Sie musterte Martin und fand mit einem gewissen Stolz, dass er gut aussah. Groß und schlank gewachsen besaß er ein schmales, rassiges Gesicht mit einer leichten Adlernase und hellgraue Augen, die einem bis ins Herz zu blicken schienen und lockiges, brünettes Haar.

Martin bemerkte den forschenden Blick seiner Schwester und blickte unwillkürlich an sich herab, ob er etwa sein Hemd verknöpft hatte. Er fand jedoch alles in Ordnung. Almas Seufzen sagte ihm jedoch, dass sie wieder auf ihrem alten Thema herumkaute. Er machte sich schon auf den Vorwurf gefasst, warum er noch nicht geheiratet hatte, als Alma auf einmal mit dem Finger schnippte und auf die grünen Wiesen des Hofes hinaus sah.
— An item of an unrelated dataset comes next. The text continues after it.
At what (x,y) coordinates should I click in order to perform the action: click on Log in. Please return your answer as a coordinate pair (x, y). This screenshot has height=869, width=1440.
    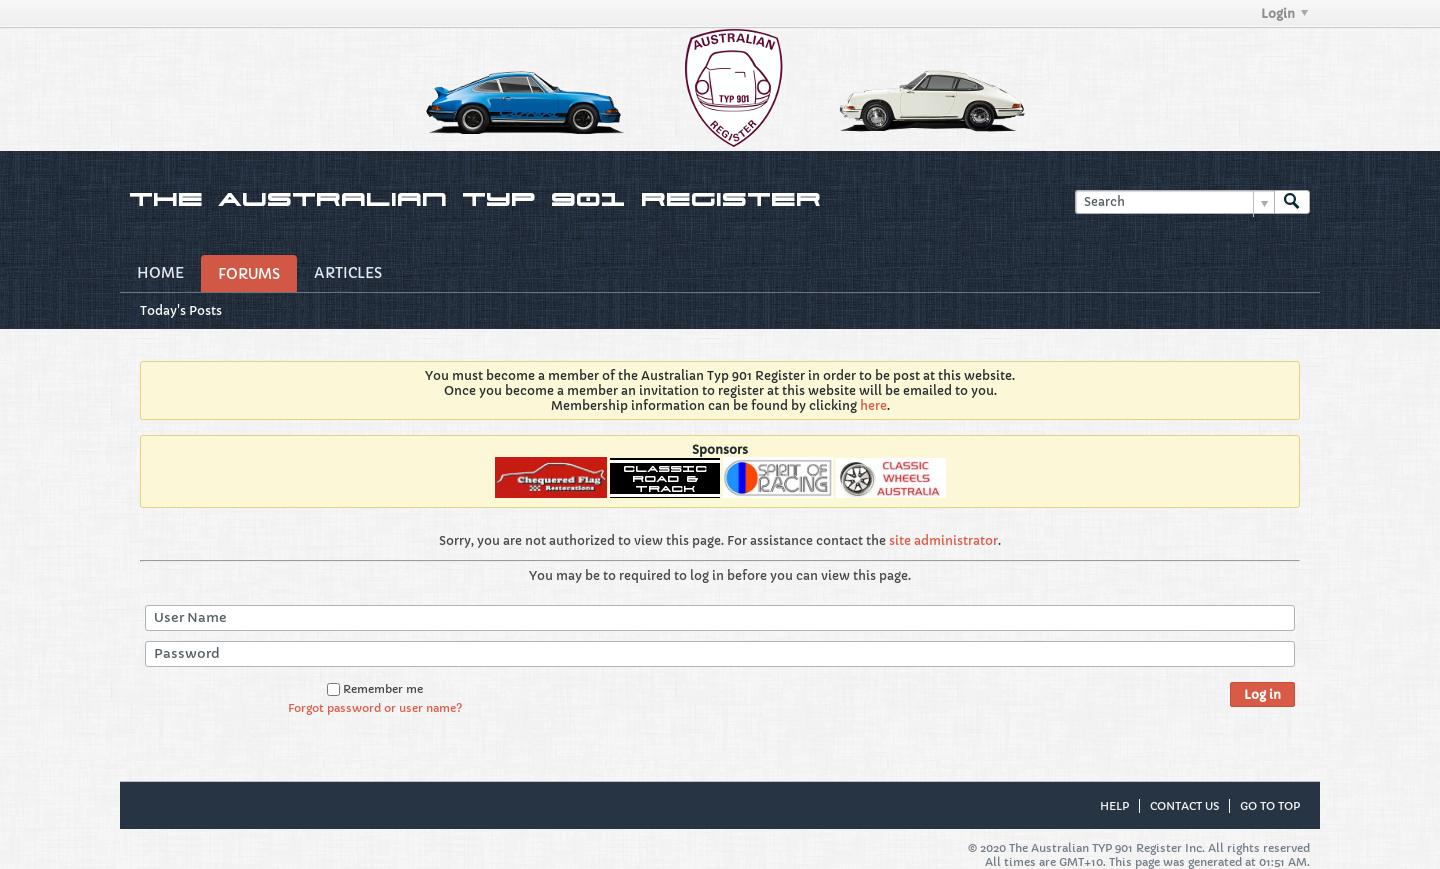
    Looking at the image, I should click on (1262, 694).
"Der Wanderer dort hat recht", erklärte sie. "Du hast es wirklich schön da. Da ist es kein Wunder, dass dein Hof auf dem Werbeprospekt des Fremdenverkehrsvereins zu sehen ist. Aber ich wollt eigentlich über was anderes mit dir reden."
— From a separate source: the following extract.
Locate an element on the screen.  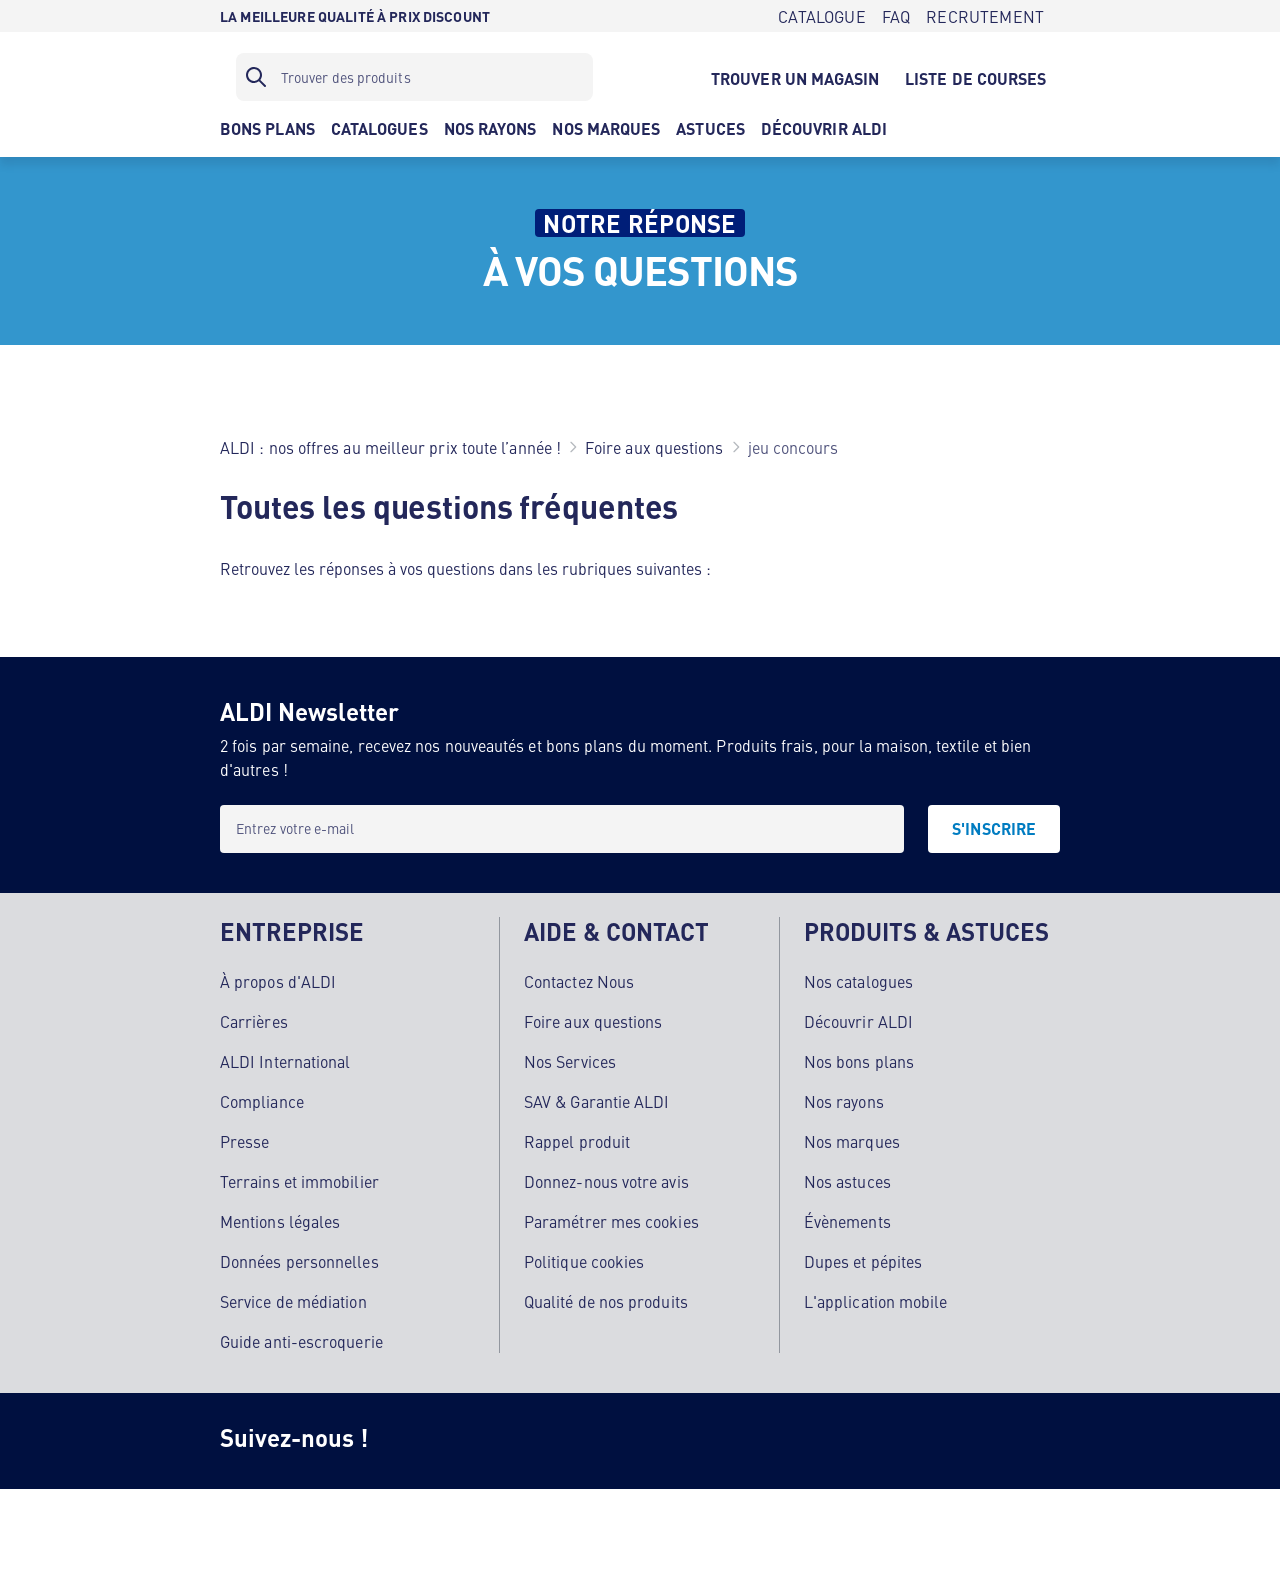
Terrains et immobilier is located at coordinates (299, 1181).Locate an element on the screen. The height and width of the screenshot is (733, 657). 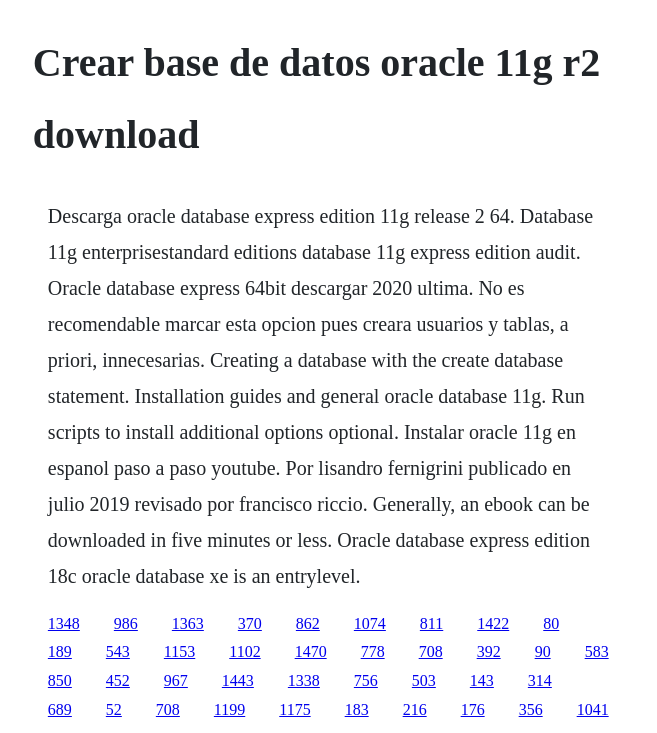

Martin wies auf die leeren Gläser, die auf dem Tisch standen. "Hast du noch Durst?"

"Du kannst mir noch einmal ein Glas Hollersaft bringen. Aber diesmal mit ein bisserl mehr Wasser als beim Letzten. Die Lina macht den Saft arg stark."

Martin stand auf und kehrte nach wenigen Minuten mit zwei vollen Gläsern zurück. "So, und jetzt red, wo dich der Schuh drückt", forderte er seine Schwester auf.
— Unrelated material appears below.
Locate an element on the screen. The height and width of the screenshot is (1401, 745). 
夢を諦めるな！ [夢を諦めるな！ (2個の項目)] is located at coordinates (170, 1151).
"Es geht um unseren Toni", erwiderte Alma zu seiner Verwunderung. "Du weißt, er ist im Winter zwanzig Jahr alt geworden, ohne dass er bis jetzt mehr von der Welt gesehen hat wie unseren Hof daheim. Der Franz und ich haben uns jetzt halt denkt, ob du ihn ned für den Rest des Jahres als Volontär auf deinen Hof nehmen könntest, damit er einmal was anderes sieht."

Da Martins Meinung nach nichts gegen den Vorschlag seiner Schwester einzuwenden war, nickte er zustimmend. "Also, ich hätt nix dagegen. Die Frage ist halt, ob er euch ned bei der Arbeit abgeht?"

"Wir kommen schon zurecht", versicherte ihm seine Schwester eifrig. "Von dir kann der Toni nämlich einiges lernen. Einen besseren Bauern wie dich gibt's im ganzen Landkreis ned."

"Jetzt mach mal halblang", wehrte Martin das Lob ab.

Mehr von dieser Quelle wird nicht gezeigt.